Situazione nera anche per il comparto dei pubblici esercizi. Le proiezioni Confesercenti sul trimestre, basate sulle rilevazioni dei primi due mesi dell’anno, mostrano come anche in questo settore si stia registrando un andamento catastrofico: le nuove aperture sono state solo 3.181, quasi il 25% in meno rispetto allo stesso periodo del 2012. In aumento invece le chiusure, che arrivano a quota 9.582. Il saldo, negativo, vede la scomparsa di 6.401 imprese, il rispetto al 2012.

L’emorragia di imprese del commercio sta causando una nuova emergenza: quella degli affitti. Secondo una ricerca condotta da Anama-Confesercenti, in Italia i negozi sfitti per ‘assenza di imprese’ sono ormai 500mila per una perdita annua di 25 miliardi di euro in canoni non percepiti. In termini di gettito fiscale sfumato circa 6,2 miliardi ogni anno: una cifra superiore al gettito realizzato grazie all’Imu prima casa (circa 4 miliardi di euro) o all’aumento di un punto dell’aliquota ordinaria Iva (oltre 4 miliardi). La percentuale di negozi rimasti senza affittuario varia di città in città.

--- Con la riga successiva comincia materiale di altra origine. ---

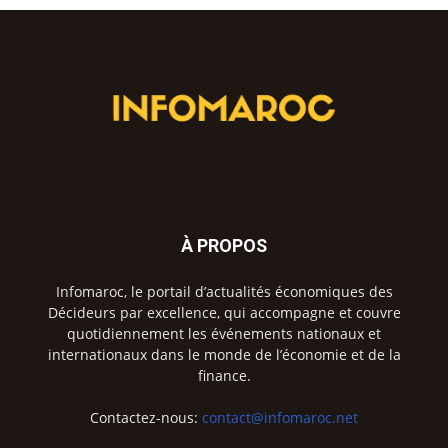
À PROPOS
Infomaroc, le portail d’actualités économiques des
Décideurs par excellence, qui accompagne et couvre
quotidiennement les événements nationaux et
internationaux dans le monde de l’économie et de la
finance.
Contactez-nous:
contact@infomaroc.net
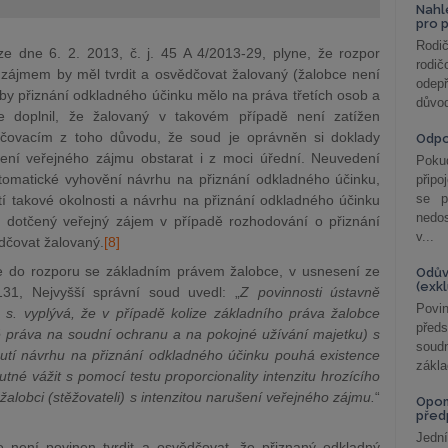
Nahl
pro 
Rodič
 dne 6. 2. 2013, č. j. 45 A 4/2013-29, plyne, že rozpor
rodič
 zájmem by měl tvrdit a osvědčovat žalovaný (žalobce není
odepř
y by přiznání odkladného účinku mělo na práva třetích osob a
důvod
e doplnil, že žalovaný v takovém případě není zatížen
ovacím z toho důvodu, že soud je oprávněn si doklady
Odp
čení veřejného zájmu obstarat i z moci úřední. Neuvedení
Poku
omatické vyhovění návrhu na přiznání odkladného účinku,
připo
se p
stí takové okolnosti a návrhu na přiznání odkladného účinku
nedo
je dotčený veřejný zájem v případě rozhodování o přiznání
v...
dčovat žalovaný.
[8]
ne do rozporu se základním právem žalobce, v usnesení ze
Odův
(exk
31, Nejvyšší správní soud uvedl: „
Z povinnosti ústavně
Povin
 s. vyplývá, že v případě kolize základního práva žalobce
před
ě práva na soudní ochranu a na pokojné užívání majetku) s
soudn
tí návrhu na přiznání odkladného účinku pouhá existence
zákla
utné vážit s pomocí testu proporcionality intenzitu hrozícího
alobci (stěžovateli) s intenzitou narušení veřejného zájmu.
“
Opom
před
Jední
 není povinen tvrdit a osvědčovat, že přiznaný odkladný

Secondo l’indagine Anama-Confesercenti, tra i capoluoghi presi in esame il centro storico più desertificato è quello di Cagliari, con il 31% dei negozi chiusi – quasi uno su tre. Seguono Rovigo (29%), Catania (27%) e Palermo (26%). I dati sono relativi ai soli centri storici: nelle periferie il fenomeno è ancora più forte. “I dati di questo primo bimestre -spiega Confesercenti- dimostrano ancora una volta, se mai ce ne fosse bisogno, della gravità della situazione che sta attraversando il comparto del commercio al dettaglio, soprattutto quello legato a piccole e medie superfici”.

“Per arginare la deriva, è necessario – dice l’associazione – agire su due livelli: da un lato occorrono politiche nazionali volte alla diminuzione degli aggravi fiscali per cittadini e imprese, per favorire il rilancio dei consumi e del mercato interno; dall’altro, è necessario intervenire sui problemi particolari del settore”.

Per quanto riguarda l’emergenza negozi sfitti, Secondo Anama-Confesercenti è necessario mettere mano al fenomeno “inventando un sistema” che coniughi le necessità di messa a reddito degli immobili commerciali con il bisogno delle imprese di utilizzare le strutture per creare impresa, e quindi occupazione e crescita economica.

“La nostra proposta – afferma l’associazione – è di istituire un tavolo tecnico, con le associazioni di imprese e delle proprietà immobiliari, per studiare un ‘canone revisionabile’, che sia remunerativo per il proprietario del negozio e sostenibile per il conduttore, con un impianto giuridico concordato, condiviso dalle parti nella durata e per le pattuizioni”.

Al forte allarme sulle condizioni del comparto del commercio al dettaglio, Confesercenti fa seguire l’azione per trovare un rimedio all’emergenza causata dall’eccesso di liberalizzazioni. L’associazione annuncia quindi che il 17 marzo si mobiliterà per raccogliere firme in tutte le principali città d’Italia per sostenere l’iniziativa Liberaladomenica: una proposta di legge di iniziativa popolare per riportare nell’alveo delle competenze regionali le normative su aperture e chiusure delle attività commerciali, e porre così un freno all’eccesso di liberalizzazioni.

Il numero di firme necessario per il successo dell’iniziativa, conclude Confesercenti, è di 50.000 e  già ne sono state raccolte più di 40mila in tutta Italia.